The owner of Voula’s on Monroe Avenue doesn’t want to charge you more for salad. But the skyrocketing prices of food — up 10.6% from last year at this time — are putting Voula Katsetos-Garwood, who started her namesake restaurant almost 11 years ago, on edge.

“We make about 15% less on each salad sale,” she says, “but we are hopeful that the price will come down again soon. If it stays high, then I’ll have to adjust accordingly.” One of the hardest-hit commodities in terms of price increases is lettuce; romaine hearts grown in California are, according to some sources, two to three times the cost from last year. But, unlike some other restaurant staples, the reason behind the lettuce increase is not just inflation: it’s also bugs.

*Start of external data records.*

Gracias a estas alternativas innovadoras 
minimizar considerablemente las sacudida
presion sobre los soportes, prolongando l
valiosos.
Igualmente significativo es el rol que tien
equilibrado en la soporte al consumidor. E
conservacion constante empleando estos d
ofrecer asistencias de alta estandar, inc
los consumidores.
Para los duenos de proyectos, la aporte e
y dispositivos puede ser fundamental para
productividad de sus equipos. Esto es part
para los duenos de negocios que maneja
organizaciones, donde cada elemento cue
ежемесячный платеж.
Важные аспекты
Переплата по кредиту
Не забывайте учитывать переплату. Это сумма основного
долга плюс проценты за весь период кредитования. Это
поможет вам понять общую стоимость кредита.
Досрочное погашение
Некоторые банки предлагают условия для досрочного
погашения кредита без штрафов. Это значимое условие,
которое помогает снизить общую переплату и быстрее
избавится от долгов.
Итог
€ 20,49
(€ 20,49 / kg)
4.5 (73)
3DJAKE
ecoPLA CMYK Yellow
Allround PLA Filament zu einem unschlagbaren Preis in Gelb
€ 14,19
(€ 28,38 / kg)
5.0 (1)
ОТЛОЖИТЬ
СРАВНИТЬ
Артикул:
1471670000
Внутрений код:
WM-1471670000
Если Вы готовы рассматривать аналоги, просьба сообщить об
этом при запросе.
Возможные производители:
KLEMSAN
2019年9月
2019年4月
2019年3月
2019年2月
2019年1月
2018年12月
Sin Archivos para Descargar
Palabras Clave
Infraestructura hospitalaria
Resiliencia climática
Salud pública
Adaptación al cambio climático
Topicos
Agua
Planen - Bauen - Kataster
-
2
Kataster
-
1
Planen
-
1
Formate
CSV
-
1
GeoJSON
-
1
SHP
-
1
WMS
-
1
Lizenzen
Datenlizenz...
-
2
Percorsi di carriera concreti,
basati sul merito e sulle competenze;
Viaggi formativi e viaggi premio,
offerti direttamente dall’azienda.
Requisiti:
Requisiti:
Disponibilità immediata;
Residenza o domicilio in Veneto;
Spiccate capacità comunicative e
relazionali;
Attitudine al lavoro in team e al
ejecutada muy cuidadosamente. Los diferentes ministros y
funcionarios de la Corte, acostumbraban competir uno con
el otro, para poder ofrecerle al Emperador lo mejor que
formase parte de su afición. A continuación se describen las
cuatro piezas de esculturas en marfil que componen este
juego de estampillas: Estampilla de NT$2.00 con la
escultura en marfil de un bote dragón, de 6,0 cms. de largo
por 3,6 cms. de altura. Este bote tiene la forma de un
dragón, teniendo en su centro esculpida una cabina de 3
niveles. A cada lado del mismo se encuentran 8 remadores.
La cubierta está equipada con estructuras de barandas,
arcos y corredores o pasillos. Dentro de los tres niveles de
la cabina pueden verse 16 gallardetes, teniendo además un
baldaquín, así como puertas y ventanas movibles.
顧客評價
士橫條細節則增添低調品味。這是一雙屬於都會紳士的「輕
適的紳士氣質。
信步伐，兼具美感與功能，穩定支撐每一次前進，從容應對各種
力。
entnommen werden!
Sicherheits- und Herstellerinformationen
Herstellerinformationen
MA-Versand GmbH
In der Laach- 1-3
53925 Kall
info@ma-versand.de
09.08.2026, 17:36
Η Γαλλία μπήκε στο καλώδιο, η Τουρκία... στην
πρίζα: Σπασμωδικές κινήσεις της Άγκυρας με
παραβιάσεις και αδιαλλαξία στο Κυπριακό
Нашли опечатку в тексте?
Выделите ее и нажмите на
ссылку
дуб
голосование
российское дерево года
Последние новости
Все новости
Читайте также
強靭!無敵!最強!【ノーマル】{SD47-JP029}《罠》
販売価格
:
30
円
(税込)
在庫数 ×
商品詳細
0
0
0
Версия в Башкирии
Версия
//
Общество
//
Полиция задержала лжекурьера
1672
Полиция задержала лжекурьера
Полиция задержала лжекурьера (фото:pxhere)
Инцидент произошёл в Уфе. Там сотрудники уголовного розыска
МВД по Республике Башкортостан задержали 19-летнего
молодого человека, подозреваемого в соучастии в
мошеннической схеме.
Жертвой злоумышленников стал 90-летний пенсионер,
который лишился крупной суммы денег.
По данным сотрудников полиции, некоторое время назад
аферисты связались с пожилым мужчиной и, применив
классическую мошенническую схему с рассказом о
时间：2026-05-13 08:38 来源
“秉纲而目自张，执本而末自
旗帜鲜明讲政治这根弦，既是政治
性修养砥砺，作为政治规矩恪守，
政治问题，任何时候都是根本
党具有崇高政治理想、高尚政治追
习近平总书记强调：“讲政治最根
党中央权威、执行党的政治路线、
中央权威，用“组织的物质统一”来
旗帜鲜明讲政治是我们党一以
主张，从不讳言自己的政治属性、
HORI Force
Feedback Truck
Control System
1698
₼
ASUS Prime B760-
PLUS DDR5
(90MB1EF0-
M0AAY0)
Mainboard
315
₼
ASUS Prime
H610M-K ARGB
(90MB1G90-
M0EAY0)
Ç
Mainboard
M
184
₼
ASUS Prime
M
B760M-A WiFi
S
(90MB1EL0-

Last fall, California’s Salinas Valley, an area dubbed the “Salad Bowl” because it grows half the country’s supply of lettuce, was infested by an insect-borne virus — impatiens necrotic spot virus, a disease caused by sucking insects known as thrips — that destroyed more than 80% of the crop. That resulted in the price of lettuce surging nationwide. Though the cost varies depending on location, a box of romaine — usually costing $25-$30 on the East Coast — is now setting many wholesale buyers back by up to $100.

So Katsetos-Garwood got creative, making a pivot in her lettuce purchasing. “The cost of the case at wholesale supplier Restaurant Depot went up from $40 a case to $85,” she says.